- Nationality: Hong Kong
- Born: May 1, 1963 (age 63) Hong Kong

= Philip Ma =

Hong Kong racing driver (born 1963)

Philip Ma Ching Yeung (: 馬清揚) (born 1 May 1963) is a racing driver from Hong Kong, who has raced in the World Touring Car Championship.

==Personal life==
Philip Ma's family are owners of the Tai Sang Bank. He married his wife Winnie Chin in 1995, who was 1st runner's up in the 1981 Miss Hong Kong Pageant. The jewelry they spent HK$4.5 million on for their wedding banquet was found to be over-valued, and was worth only HK$1.8 million. They sued Emdia Ltd, who operated the jeweler Siba Co. for compensation and was awarded HK$3.21 million on 3 August 2005.

==Career==
Since 2003, Ma has raced in the Porsche Carrera Cup Asia.

===Endurance Racing===
In 2008, Ma invested HK$2million to form Team Hong Kong Racing with two Aston Martin Vantage V8 race cars. The team raced in that year's Merdeka Millennium Endurance Race. Philip Ma's car failed to finish and retired after 139 laps. The team tried again in 2009, Ma this time partnering Christian Jones and Marchy Lee, the trio completed 191 laps and failed to finish again.
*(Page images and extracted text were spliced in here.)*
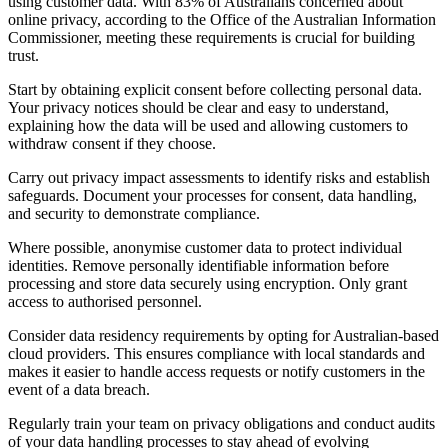
using customer data. With 83% of Australians concerned about
online privacy, according to the Office of the Australian Information
Commissioner, meeting these requirements is crucial for building
trust.
Start by obtaining explicit consent before collecting personal data.
Your privacy notices should be clear and easy to understand,
explaining how the data will be used and allowing customers to
withdraw consent if they choose.
Carry out privacy impact assessments to identify risks and establish
safeguards. Document your processes for consent, data handling,
and security to demonstrate compliance.
Where possible, anonymise customer data to protect individual
identities. Remove personally identifiable information before
processing and store data securely using encryption. Only grant
access to authorised personnel.
Consider data residency requirements by opting for Australian-based
cloud providers. This ensures compliance with local standards and
makes it easier to handle access requests or notify customers in the
event of a data breach.
Regularly train your team on privacy obligations and conduct audits
of your data handling processes to stay ahead of evolving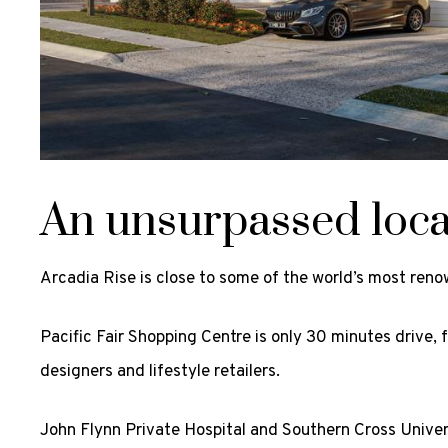
An unsurpassed loca
Arcadia Rise is close to some of the world’s most ren
Pacific Fair Shopping Centre is only 30 minutes drive, 
designers and lifestyle retailers.
John Flynn Private Hospital and Southern Cross Univers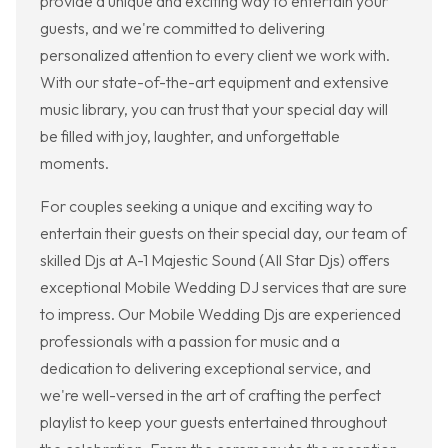
provide a unique and exciting way to entertain your
guests, and we're committed to delivering
personalized attention to every client we work with.
With our state-of-the-art equipment and extensive
music library, you can trust that your special day will
be filled with joy, laughter, and unforgettable
moments.
For couples seeking a unique and exciting way to
entertain their guests on their special day, our team of
skilled Djs at A-1 Majestic Sound (All Star Djs) offers
exceptional Mobile Wedding DJ services that are sure
to impress. Our Mobile Wedding Djs are experienced
professionals with a passion for music and a
dedication to delivering exceptional service, and
we're well-versed in the art of crafting the perfect
playlist to keep your guests entertained throughout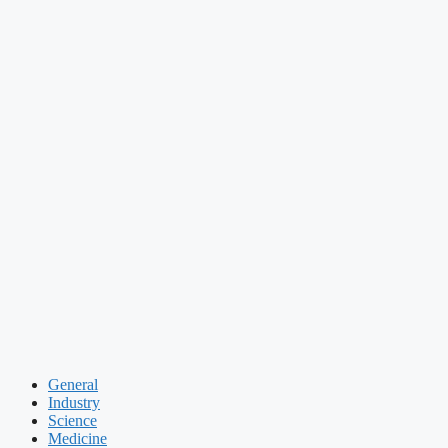
General
Industry
Science
Medicine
Team Hong Kong Racing entered the 2009 1000 km of Okayama, with Ma partnering Jeffrey Lee and Tomáš Enge. Enge set the fastest time in GT2 but was sent to the back of the grid for a wing violation. The team finished race 1 20th overall and 9th in GT2. In race 2, the team finished 18th overall and seventh in GT2.

In October 2010, Mathias Beche teamed up with Ma in the Aston Martin DBRS9 GT3 of Team Hong Kong Racing to race in the 2010 1000 km of Zhuhai race, a round of the Intercontinental Le Mans Cup. The pairing Beche/Ma faced many problems in the race: stop and go penalty, fuel alarm defective, problem at the wheel change, brake pads change, radio interferences... But finally the Aston N91 ended this 1000 km with a second-place finish.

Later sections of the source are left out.